┏━━

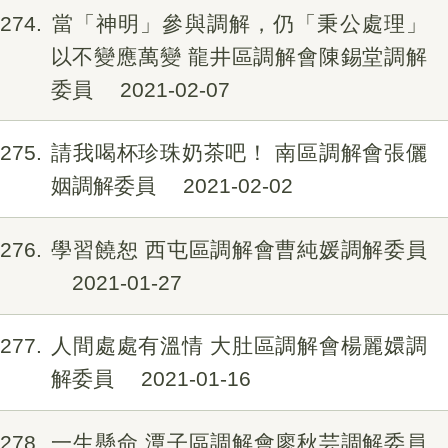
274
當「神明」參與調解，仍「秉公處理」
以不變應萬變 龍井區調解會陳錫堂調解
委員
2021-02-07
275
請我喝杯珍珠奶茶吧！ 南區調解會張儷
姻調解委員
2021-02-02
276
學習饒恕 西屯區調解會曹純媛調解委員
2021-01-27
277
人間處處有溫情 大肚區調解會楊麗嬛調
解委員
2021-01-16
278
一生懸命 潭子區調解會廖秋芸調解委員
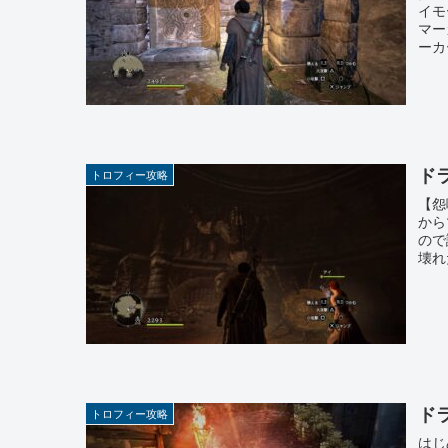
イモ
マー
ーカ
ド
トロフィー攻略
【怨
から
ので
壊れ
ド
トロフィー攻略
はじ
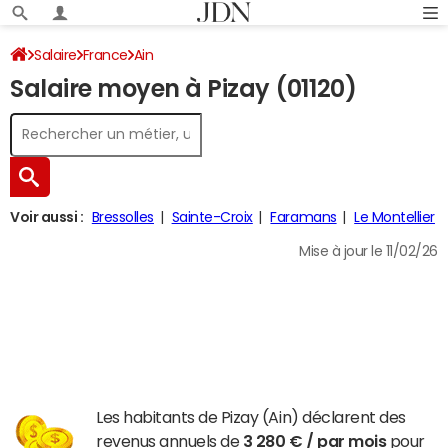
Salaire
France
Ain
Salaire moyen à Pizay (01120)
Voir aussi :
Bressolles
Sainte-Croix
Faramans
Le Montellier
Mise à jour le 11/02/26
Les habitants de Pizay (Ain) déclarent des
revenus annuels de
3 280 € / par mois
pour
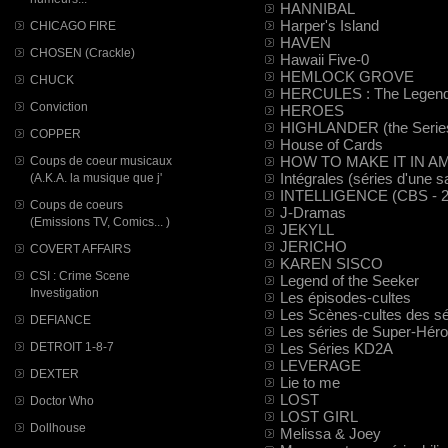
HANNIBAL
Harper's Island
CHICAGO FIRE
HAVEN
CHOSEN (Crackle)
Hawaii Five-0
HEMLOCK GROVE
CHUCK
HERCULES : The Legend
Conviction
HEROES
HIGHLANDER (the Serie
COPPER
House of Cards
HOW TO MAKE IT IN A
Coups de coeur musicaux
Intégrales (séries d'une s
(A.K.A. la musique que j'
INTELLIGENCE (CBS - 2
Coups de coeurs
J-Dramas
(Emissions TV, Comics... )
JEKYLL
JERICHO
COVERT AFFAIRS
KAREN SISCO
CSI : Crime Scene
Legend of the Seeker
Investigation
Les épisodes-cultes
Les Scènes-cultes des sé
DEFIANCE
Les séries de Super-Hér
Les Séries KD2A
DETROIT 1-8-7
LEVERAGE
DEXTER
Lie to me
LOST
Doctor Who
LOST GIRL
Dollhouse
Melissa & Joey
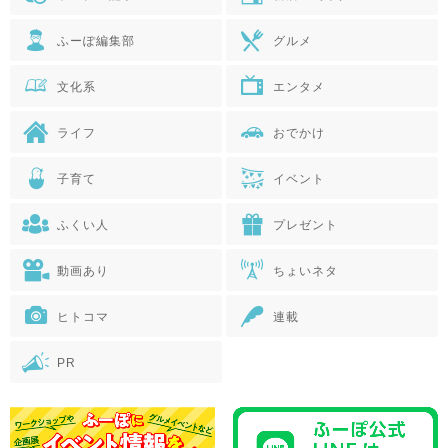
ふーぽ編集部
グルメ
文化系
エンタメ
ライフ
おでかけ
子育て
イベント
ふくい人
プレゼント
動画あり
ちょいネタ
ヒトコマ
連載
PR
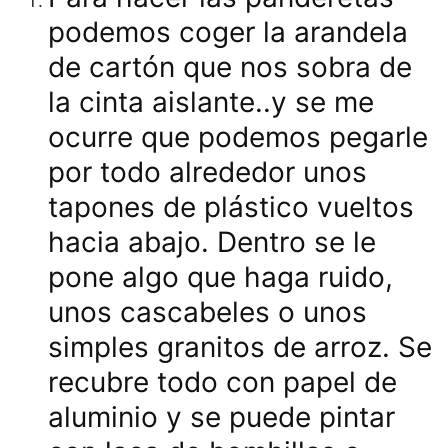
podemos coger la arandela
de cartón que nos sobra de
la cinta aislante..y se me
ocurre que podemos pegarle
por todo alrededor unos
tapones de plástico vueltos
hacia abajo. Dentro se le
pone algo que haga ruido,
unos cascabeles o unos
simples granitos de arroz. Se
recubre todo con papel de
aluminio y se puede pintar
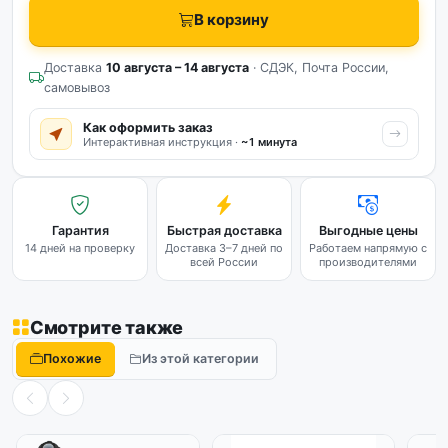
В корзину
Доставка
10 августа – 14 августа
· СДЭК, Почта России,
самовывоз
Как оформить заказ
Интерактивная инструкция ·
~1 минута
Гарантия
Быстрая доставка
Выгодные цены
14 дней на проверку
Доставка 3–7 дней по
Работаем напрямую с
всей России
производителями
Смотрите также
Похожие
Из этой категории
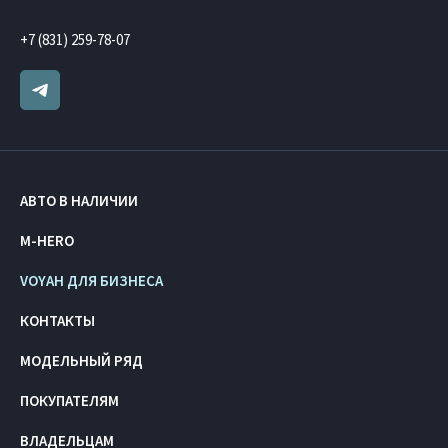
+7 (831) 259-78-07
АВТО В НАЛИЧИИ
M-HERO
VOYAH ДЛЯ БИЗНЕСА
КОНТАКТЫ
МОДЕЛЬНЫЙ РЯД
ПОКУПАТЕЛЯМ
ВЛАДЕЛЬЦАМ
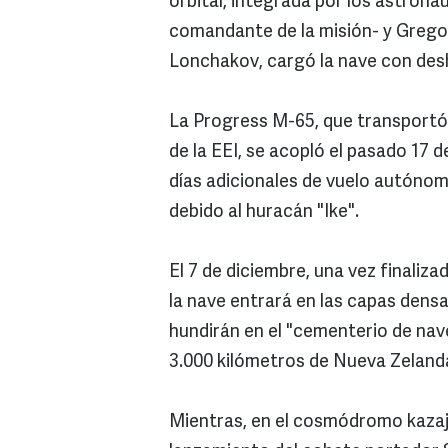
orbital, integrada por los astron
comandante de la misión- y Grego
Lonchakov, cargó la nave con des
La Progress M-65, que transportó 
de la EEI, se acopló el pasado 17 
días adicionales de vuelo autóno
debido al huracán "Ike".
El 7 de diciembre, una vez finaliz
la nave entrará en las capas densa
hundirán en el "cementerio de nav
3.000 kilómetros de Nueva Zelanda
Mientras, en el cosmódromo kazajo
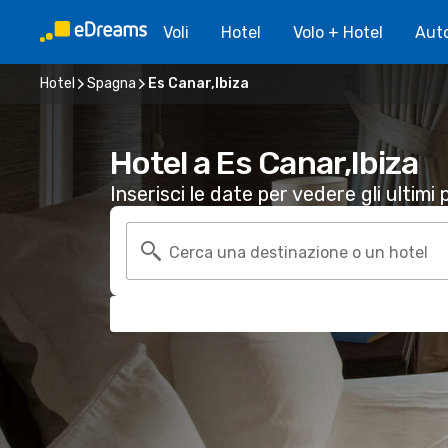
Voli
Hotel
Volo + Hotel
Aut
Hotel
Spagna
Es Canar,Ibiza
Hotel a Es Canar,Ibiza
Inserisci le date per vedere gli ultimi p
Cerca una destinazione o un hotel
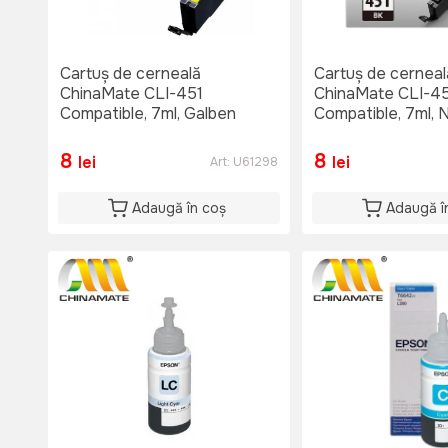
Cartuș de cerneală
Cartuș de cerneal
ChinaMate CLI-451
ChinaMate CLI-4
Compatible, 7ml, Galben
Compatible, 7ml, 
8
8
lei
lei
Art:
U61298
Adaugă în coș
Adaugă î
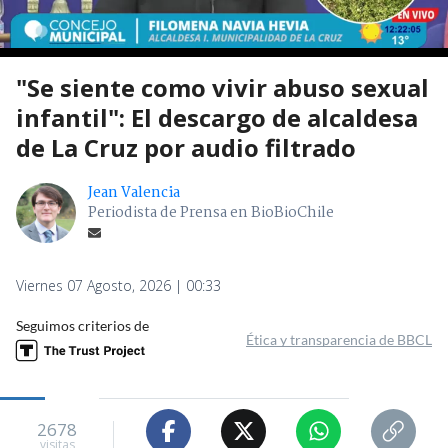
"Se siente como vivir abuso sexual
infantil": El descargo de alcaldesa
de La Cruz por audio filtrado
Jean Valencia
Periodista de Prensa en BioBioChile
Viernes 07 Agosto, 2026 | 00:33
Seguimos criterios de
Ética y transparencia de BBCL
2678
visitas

┗━━
┏━━

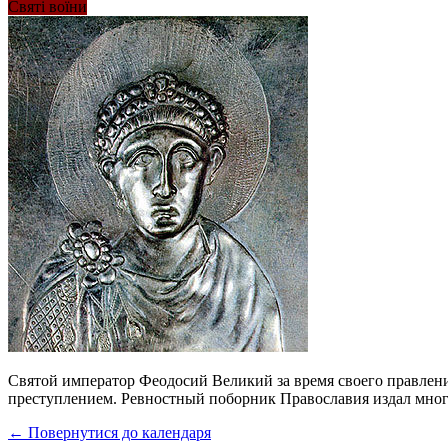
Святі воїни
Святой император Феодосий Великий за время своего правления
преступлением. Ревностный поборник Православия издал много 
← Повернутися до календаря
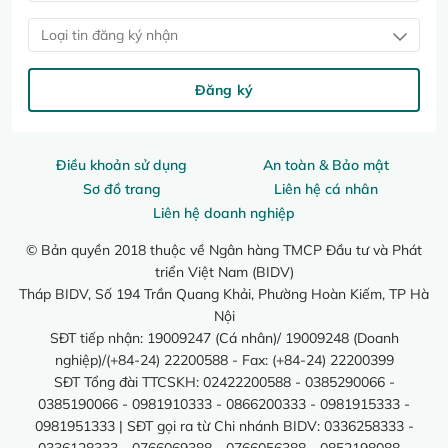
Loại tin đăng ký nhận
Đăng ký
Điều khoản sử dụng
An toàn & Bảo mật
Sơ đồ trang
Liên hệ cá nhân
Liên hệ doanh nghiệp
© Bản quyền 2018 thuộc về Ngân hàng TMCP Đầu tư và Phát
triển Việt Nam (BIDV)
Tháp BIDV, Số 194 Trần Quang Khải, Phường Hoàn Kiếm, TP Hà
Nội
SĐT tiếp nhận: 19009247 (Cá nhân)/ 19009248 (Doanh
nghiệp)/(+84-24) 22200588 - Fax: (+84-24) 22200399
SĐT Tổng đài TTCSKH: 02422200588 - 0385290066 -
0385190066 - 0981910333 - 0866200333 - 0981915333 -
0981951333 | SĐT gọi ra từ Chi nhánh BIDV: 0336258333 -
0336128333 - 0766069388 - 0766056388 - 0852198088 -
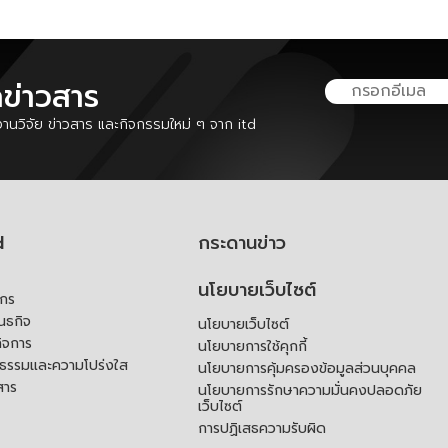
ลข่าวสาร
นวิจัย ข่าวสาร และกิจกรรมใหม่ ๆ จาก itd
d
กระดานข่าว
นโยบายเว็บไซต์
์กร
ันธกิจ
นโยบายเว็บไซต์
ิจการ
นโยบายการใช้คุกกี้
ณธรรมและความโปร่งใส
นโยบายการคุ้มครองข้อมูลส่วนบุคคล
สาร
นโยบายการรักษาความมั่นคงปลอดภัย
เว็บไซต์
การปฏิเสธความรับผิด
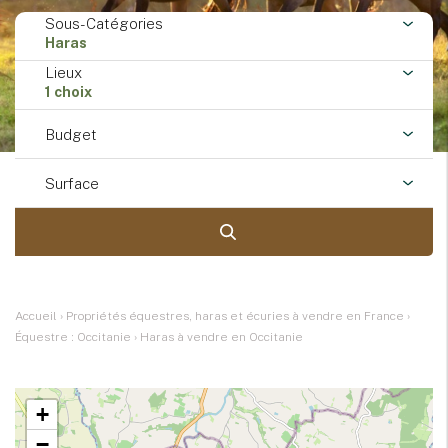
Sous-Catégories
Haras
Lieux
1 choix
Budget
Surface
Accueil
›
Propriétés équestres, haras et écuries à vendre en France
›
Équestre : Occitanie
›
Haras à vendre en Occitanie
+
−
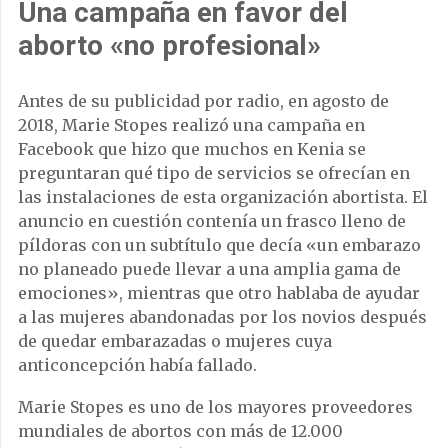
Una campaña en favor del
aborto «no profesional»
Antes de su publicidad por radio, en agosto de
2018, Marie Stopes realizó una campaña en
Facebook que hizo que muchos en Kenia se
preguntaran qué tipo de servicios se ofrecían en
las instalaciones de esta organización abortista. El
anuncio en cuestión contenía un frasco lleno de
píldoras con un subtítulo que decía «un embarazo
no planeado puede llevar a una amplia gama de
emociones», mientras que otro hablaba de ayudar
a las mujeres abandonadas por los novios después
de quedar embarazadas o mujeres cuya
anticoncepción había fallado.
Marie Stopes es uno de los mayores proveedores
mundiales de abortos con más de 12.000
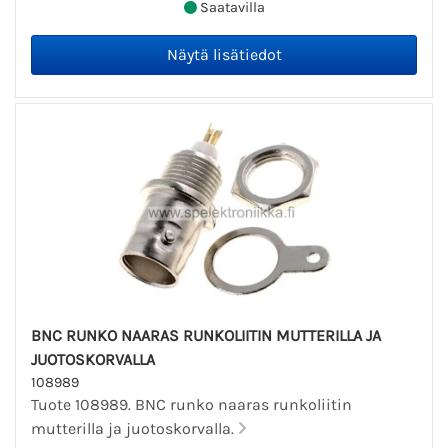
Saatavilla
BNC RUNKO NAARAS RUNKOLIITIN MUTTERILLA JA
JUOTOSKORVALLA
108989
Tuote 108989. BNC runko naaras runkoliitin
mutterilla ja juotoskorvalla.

┗━━

● **WORK ORDER**:
From the line with "學習饒恕 西屯區調解會曹純媛調解委員" up to and including the line with "La Progress M-65, que transportó" above, retype every line exactly and nothing more; leave out the pictures.

● **RESULT OF THE EXERCISE**:
學習饒恕 西屯區調解會曹純媛調解委員
2021-01-27
277
人間處處有溫情 大肚區調解會楊麗嬛調
解委員
2021-01-16
278
一生懸命 潭子區調解會廖秋芸調解委員
イモ
マー
ーカ
ド
トロフィー攻略
【怨
から
ので
壊れ
ド
トロフィー攻略
はじ
Salaire
France
Ain
Salaire moyen à Pizay (01120)
Voir aussi :
Bressolles
Sainte-Croix
Faramans
Le Montellier
Mise à jour le 11/02/26
Les habitants de Pizay (Ain) déclarent des
revenus annuels de
3 280 € / par mois
pour
HANNIBAL
Harper's Island
CHICAGO FIRE
HAVEN
CHOSEN (Crackle)
Hawaii Five-0
HEMLOCK GROVE
CHUCK
HERCULES : The Legend
Conviction
HEROES
HIGHLANDER (the Serie
COPPER
House of Cards
HOW TO MAKE IT IN A
Coups de coeur musicaux
Intégrales (séries d'une s
(A.K.A. la musique que j'
INTELLIGENCE (CBS - 2
Coups de coeurs
J-Dramas
(Emissions TV, Comics... )
JEKYLL
JERICHO
COVERT AFFAIRS
KAREN SISCO
CSI : Crime Scene
Legend of the Seeker
Investigation
Les épisodes-cultes
Les Scènes-cultes des sé
DEFIANCE
Les séries de Super-Hér
Les Séries KD2A
DETROIT 1-8-7
LEVERAGE
DEXTER
Lie to me
LOST
Doctor Who
LOST GIRL
Dollhouse
Melissa & Joey
ふーぽ編集部
グルメ
文化系
エンタメ
ライフ
おでかけ
子育て
イベント
ふくい人
プレゼント
動画あり
ちょいネタ
ヒトコマ
連載
PR
podemos coger la arandela
de cartón que nos sobra de
la cinta aislante..y se me
ocurre que podemos pegarle
por todo alrededor unos
tapones de plástico vueltos
hacia abajo. Dentro se le
pone algo que haga ruido,
unos cascabeles o unos
simples granitos de arroz. Se
recubre todo con papel de
aluminio y se puede pintar
В корзину
Доставка
10 августа – 14 августа
· СДЭК, Почта России,
самовывоз
Как оформить заказ
Интерактивная инструкция ·
~1 минута
Гарантия
Быстрая доставка
Выгодные цены
14 дней на проверку
Доставка 3–7 дней по
Работаем напрямую с
всей России
производителями
Смотрите также
Похожие
Из этой категории
+7 (831) 259-78-07
АВТО В НАЛИЧИИ
M-HERO
VOYAH ДЛЯ БИЗНЕСА
КОНТАКТЫ
МОДЕЛЬНЫЙ РЯД
ПОКУПАТЕЛЯМ
ВЛАДЕЛЬЦАМ
orbital, integrada por los astron
comandante de la misión- y Grego
Lonchakov, cargó la nave con des
La Progress M-65, que transportó 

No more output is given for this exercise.